Investidores confiam no cumprimento dos compromissos pelo PS

O secretário-geral socialista pediu hoje ao primeiro-ministro que "não meta mais medo aos portugueses", salientando que, apesar da afirmação da sua "divergência insanável" sobre a estratégia orçamental os juros da dívida não subiram.

"Não meta mais medo aos portugueses. Há pouco no debate que aqui se produziu o primeiro-ministro disse que era muito importante que houvesse um consenso no país para afastar as incertezas dos investidores", afirmou o secretário-geral do PS, António José Seguro.

No debate no Parlamento com o Governo sobre o Conselho Europeu, que sucedeu ao debate quinzenal, o líder socialista recordou a reunião que manteve com o primeiro-ministro, Pedro Passos Coelho, na segunda-feira, em que transmitiu a existência de uma "divergência insanável" sobre a estratégia orçamental.

"O que é que aconteceu no dia seguinte nos mercados, houve algum aumento da taxa de juro? Nenhuma, pelo contrário, até houve uma ligeira descida. Por uma razão muito simples, é que os investidores sabem que os compromissos que o PS assumiu são para cumprir", argumentou.

"Mas os investidores sabem, e o país também, que houve um momento em que houve uma grande incerteza, em que as taxas de juro aumentaram, ai se aumentaram. Sabe qual foi, senhor primeiro-ministro? Foi em julho e não foi por culpa do PS, foi por causa da demissão dos dois ministros do seu governo, o ministro das Finanças, Vítor Gaspar, e o ministro dos Negócios Estrangeiros, Paulo Portas", disse.

"Aí é que foi a grande incerteza, com aumento das taxas de juro, com prejuízo para os portugueses", afirmou.

Seguro disse a Passos que o PS tem "autoridade" para afirmar a sua "divergência insanável" porque esteve disponível em novembro de 2011 para uma renegociação do programa de assistência económica e financeira, que tivesse em conta "as novas realidades no país e do desempenho da economia na zona euro", perante a indisponibilidade do primeiro-ministro.

"Há hoje um consenso na sociedade portuguesa ao qual o Governo teima em manter-se afastado e do qual se exclui e que tem a ver com uma simples diferença: a nossa prioridade no emprego, na criação de postos de trabalho e na dinamização da economia e no equilíbrio das contas públicas de forma sustentável", afirmou.

Seguro sublinhou que "há muito tempo" defende "uma renegociação da dívida", assim como reiterou que só em "contexto europeu" se encontra uma "solução sustentável".

"Se encontrarmos uma solução europeia para a divida, designadamente com a proposta europeia que temos aventado, com a mutualização da parte superior aos 60% - não apenas a portuguesa, mas a de todos os outros países da Europa, e estamos a falar de 15 em 18 -, podemos beneficiar dessa solução de modo a aliviar os sacrifícios dos portugueses", afirmou.
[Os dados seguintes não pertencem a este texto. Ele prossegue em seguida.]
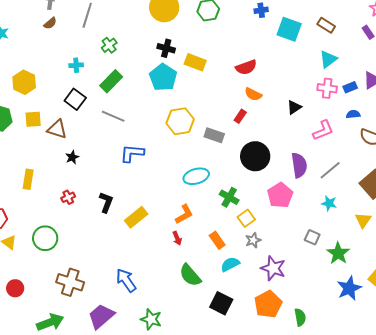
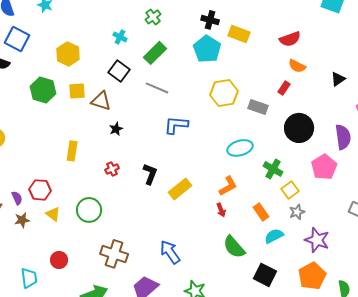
cyan cross: (76, 65) -> (120, 37), turned 32

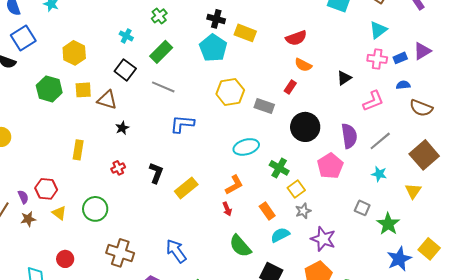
blue square: (17, 39) -> (23, 38), turned 30

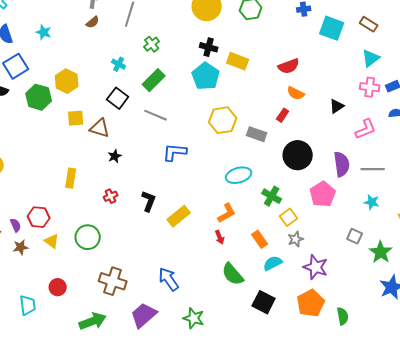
green hexagon: (49, 89) -> (39, 97), moved
gray line: (380, 141) -> (373, 169), turned 40

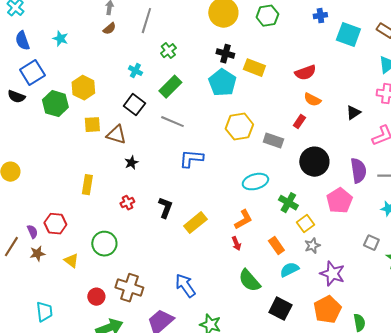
yellow triangle: (52, 241) -> (71, 261), moved
red circle: (58, 287) -> (96, 297), moved

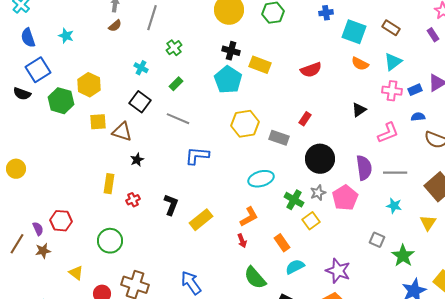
green rectangle: (170, 87) -> (176, 84), size x0.6
orange semicircle: (312, 100) -> (360, 64), moved
yellow rectangle: (87, 185) -> (109, 184), moved
gray star: (312, 246) -> (318, 193), moved
yellow triangle: (71, 261) -> (76, 273), moved

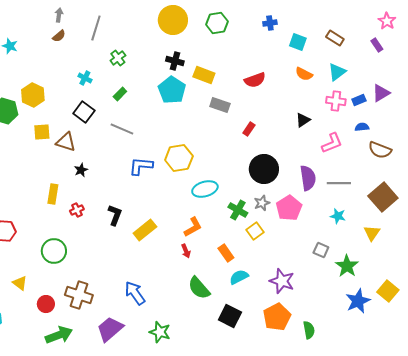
cyan square: (354, 32) -> (298, 42), size x0.7
yellow hexagon: (245, 124) -> (179, 158), moved
gray rectangle: (279, 138) -> (220, 105), moved

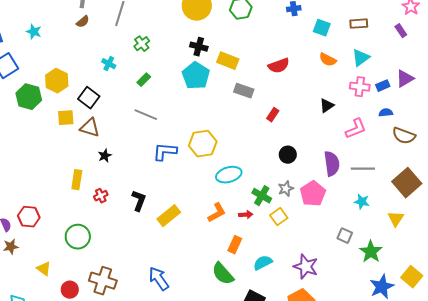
brown rectangle: (335, 38) -> (359, 24), turned -36
black square: (84, 112) -> (89, 98), moved
black circle: (264, 169) -> (288, 155), size x0.6
red arrow: (186, 251) -> (246, 215), moved, turned -72
orange rectangle: (226, 253) -> (235, 245), moved, turned 60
O líder socialista expressou também "preocupação" pelo acordo para o tribunal de patentes, que não terá o português como uma das línguas oficiais e estará sediado em Paris, onde as empresas portuguesas terão que se deslocar quando tiverem que dirimir algum conflito.
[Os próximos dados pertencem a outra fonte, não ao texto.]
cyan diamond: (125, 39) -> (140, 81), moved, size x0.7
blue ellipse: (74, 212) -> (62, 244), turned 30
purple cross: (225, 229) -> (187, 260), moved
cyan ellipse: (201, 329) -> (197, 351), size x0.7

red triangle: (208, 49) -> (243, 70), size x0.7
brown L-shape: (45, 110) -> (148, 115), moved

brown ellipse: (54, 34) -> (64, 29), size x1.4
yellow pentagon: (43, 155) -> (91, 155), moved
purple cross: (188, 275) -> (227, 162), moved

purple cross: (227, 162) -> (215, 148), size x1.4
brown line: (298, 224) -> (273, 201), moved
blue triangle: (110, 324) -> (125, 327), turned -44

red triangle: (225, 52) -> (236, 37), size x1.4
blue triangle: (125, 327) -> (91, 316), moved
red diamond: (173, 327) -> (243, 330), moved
Sobre a Ucrânia, António José Seguro disse acompanhar o que o primeiro-ministro disse quanto a uma "resolução diplomática, pacífica do conflito".

O secretário-geral do PS defendeu, porém, que a Europa deve ter uma posição própria, que não se deve limitar a um "lamento", sobre a matéria, o que não invalida que seja uma posição convergente com o aliado Estados Unidos da América.